As a native Kansas Citian, brisket and BBQ are practically ingrained in my existence. Thus, I present my main argument for Thanksgiving brisket: the sides.
Instead of sitting around your politically divisive extended family at the dining table, picture yourself at a BBQ restaurant. Yes, the brisket is the main attraction, but it’s the sides you’re looking most forward to. To your left is corn and collard greens; warm, delicious bread is across the table; and to your right is potato salad. With the brisket, the experience is magical.
Now snap back to Thanksgiving dinner. You see green bean casserole, mashed potatoes, corn — again — and dinner rolls. That doesn’t sound too dissimilar to your dreamy BBQ experience, does it?
After including stuffing and cranberry sauce, only poor meat — turkey — can ruin a perfectly curated meal. Thus, the tender, juicy, flavorful piece of brisket that accompanies the A-list entourage of sides creates a bite that makes the stress and awkward tension of Thanksgiving worth it. And that is why brisket is an acceptable Thanksgiving Day meat.
So, while I do not consider myself from the South, if eating brisket with stuffing blurs that line, count me in.

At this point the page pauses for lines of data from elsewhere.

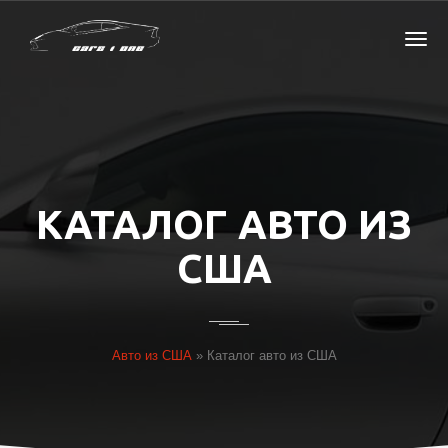
КАТАЛОГ АВТО ИЗ
США
Авто из США
»
Каталог авто из США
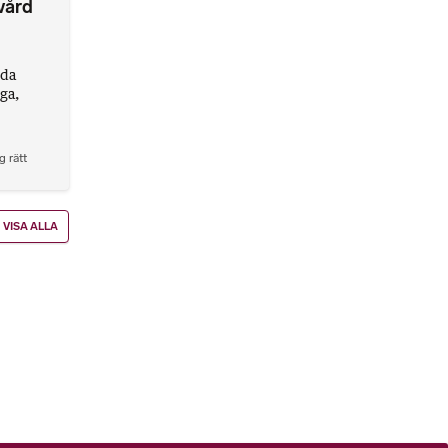
vård
lda
ga,
g rätt
VISA ALLA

Turkey and takedowns: How fistfighting could save Thanksgiving
By Kiran Tator
In my opinion, Thanksgiving has always been a bit of a letdown. The only things drier and more disappointing than the turkey are the conversations with aunts and uncles as they desperately talk about the weather to avoid breaching the subject of politics. No one wants a political argument on Thanksgiving, right? Wrong.
This is where things change, guys. I think it’s time we leave these unsatisfactory times in the past, so I’d like to suggest a change. We should lean into the fighting this Thanksgiving, but we shouldn’t stop at words. Consider: Thanksgiving with fistfighting. How much more entertaining would Thanksgiving be if you were eating pie while watching your estranged gay aunt beat the shit out of your Trumpublican reddit user cousin? You could even rehash fights from the previous year over appetizers to get the vibes going. Not only would this solve the problem of awkward small talk, think of how fun the Instagram stories would be. Now, when your professor asks everyone how Thanksgiving was, instead of the usual “It was fine…” you can reply with “It was insane! Grandma Janine smashed her recently divorced husband’s face into my third cousin’s awful green bean casserole!” It would be exciting, fun for the whole family, and it would absolutely be more interesting than the Thanksgiving football game. With this adaptation, every Thanksgiving would really be one to remember.